Maxwell Strata and Conjugate Points in the Sub-Riemannian Problem on the Lie Group SH(2)

TL;DR

This paper analyzes the optimality of geodesics in the sub-Riemannian problem on the Lie group SH(2), providing a complete description of Maxwell points, bounds on cut and conjugate times, and a generalized Rolle's theorem.

Contribution

It offers a comprehensive analysis of Maxwell points, conjugate times, and optimality bounds for geodesics on SH(2), extending previous results with new bounds and a generalized Rolle's theorem.

Findings

Complete description of Maxwell points for SH(2)

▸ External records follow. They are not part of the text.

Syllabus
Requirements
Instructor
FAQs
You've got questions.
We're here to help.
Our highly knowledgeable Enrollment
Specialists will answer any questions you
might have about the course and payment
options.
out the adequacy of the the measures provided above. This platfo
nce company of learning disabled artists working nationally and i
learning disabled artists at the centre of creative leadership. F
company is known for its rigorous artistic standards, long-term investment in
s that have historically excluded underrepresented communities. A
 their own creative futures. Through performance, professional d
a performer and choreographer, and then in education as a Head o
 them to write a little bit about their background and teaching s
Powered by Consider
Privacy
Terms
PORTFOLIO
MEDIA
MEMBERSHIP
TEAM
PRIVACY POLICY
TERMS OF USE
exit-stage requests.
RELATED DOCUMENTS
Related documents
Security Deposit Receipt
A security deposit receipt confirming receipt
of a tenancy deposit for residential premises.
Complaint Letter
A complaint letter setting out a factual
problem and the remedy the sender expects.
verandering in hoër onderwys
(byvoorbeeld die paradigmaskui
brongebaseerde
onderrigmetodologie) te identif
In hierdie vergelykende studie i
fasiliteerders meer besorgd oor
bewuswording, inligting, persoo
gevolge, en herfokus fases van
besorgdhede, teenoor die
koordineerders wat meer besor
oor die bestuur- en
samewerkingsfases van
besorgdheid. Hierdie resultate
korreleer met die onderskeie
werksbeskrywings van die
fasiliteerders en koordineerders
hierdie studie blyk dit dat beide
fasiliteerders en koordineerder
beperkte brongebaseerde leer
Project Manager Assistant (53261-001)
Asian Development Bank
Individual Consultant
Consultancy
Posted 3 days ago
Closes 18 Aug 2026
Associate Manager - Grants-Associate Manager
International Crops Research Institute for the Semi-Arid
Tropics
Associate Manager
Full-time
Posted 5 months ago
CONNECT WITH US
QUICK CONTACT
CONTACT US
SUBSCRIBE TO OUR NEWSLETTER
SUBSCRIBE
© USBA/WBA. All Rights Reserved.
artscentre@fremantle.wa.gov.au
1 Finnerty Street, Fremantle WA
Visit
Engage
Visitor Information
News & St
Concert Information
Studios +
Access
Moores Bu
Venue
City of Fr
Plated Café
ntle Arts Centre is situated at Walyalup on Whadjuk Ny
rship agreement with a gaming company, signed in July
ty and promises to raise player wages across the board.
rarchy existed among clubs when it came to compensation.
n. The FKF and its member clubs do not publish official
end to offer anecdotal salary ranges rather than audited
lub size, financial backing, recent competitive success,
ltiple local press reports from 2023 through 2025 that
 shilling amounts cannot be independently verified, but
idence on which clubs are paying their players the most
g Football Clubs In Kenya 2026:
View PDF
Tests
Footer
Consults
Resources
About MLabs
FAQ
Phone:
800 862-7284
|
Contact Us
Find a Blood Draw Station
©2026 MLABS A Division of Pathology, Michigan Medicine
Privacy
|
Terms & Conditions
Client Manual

Effective upper bound on cut time from Maxwell times

Bounds on first conjugate times and a generalized Rolle's theorem

Abstract

We study local and global optimality of geodesics in the left invariant sub-Riemannian problem on the Lie group $\mathrm{SH}(2)$. We obtain the complete description of the Maxwell points corresponding to the discrete symmetries of the vertical subsystem of the Hamiltonian system. An effective upper bound on the cut time is obtained in terms of the first Maxwell times. We study the local optimality of extremal trajectories and prove the lower and upper bounds on the first conjugate times. We also obtain the generic time interval for the $n$-th conjugate time which is important in the study of sub-Riemannian wavefront. Based on our results of $n$-th conjugate time and $n$-th Maxwell time, we prove a generalization of Rolle's theorem that between any two consecutive Maxwell points, there is exactly one conjugate point along any geodesic.